Published date March 7, 2022

Emergence of climate change in the tropical Pacific

Study key findings & significance

  • Global weather events caused by El Niño will likely become more frequent within the next two decades regardless of any reduction in carbon emissions, which could drastically affect weather patterns around the world.
  • The researchers examined the “time of emergence” of changes in the tropical Pacific related to El Niño – i.e., the moment when the signal of climate change emerges from the usual background noise of natural climate variability.
  • Researchers looked at four possible scenarios for the world’s carbon emissions and determined the risk of an increasing number of El Niño events was likely in all.

Author quotes

"We know from previous studies that, when measuring El Niño changes in terms of rainfall shifts in the eastern equatorial Pacific, models predict an increase in the frequency of events. This study shows that those changes could happen after the next two decades."

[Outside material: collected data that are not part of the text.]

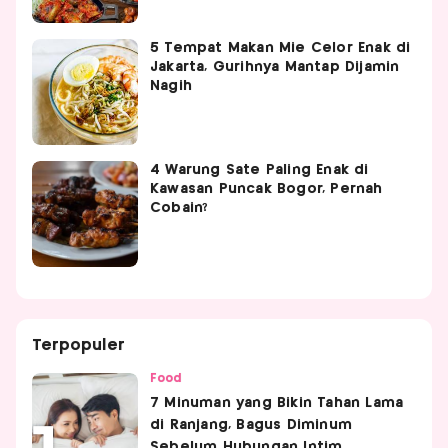
5 Tempat Makan Mie Celor Enak di
Jakarta, Gurihnya Mantap Dijamin
Nagih
4 Warung Sate Paling Enak di
Kawasan Puncak Bogor, Pernah
Cobain?
Terpopuler
Food
7 Minuman yang Bikin Tahan Lama
di Ranjang, Bagus Diminum
Sebelum Hubungan Intim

Jun Ying, lead author from the Second Institute of Oceanography, Ministry of Natural Resources in China and the University of Exeter

"What surprised us is that changes emerge regardless of the scenario we look at. Because rainfall in the tropics is associated with the warmest sea surface temperatures (SSTs), it is the relative changes in SST that are more important than the absolute change. This leads us to the rather stark conclusion that these changes are essentially unavoidable."

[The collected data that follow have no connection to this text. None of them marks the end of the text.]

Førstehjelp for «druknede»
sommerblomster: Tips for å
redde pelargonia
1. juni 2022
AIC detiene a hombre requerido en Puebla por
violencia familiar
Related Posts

Mat Collins, co-author and professor at the University of Exeter and part of the Global Systems Institute


Abstract

Future changes in the mean climate of the tropical Pacific and characteristics of the El Niño/Southern Oscillation (ENSO) are established as being likely. Determining the time of emergence of climate change signals from the natural variability is critical for mitigation strategies and adaptation planning. Here, using a multimodel ensemble, we find that the annual-mean sea surface temperature (SST) signal has already emerged across much of the tropical Pacific, appearing last in the east. The signal of a wetter annual-mean rainfall in the east is expected to emerge by mid-century, with some sensitivity to emission scenario. However, the ENSO-related rainfall variability signal is projected to emerge by about 2040 regardless of emission scenario, about 30 years earlier than ENSO-related SST variability signal at about 2070. Our results are instructive for the detection of climate change signals and reinforce the rapidly emerging risks of ENSO-induced climate extremes regardless of mitigation actions.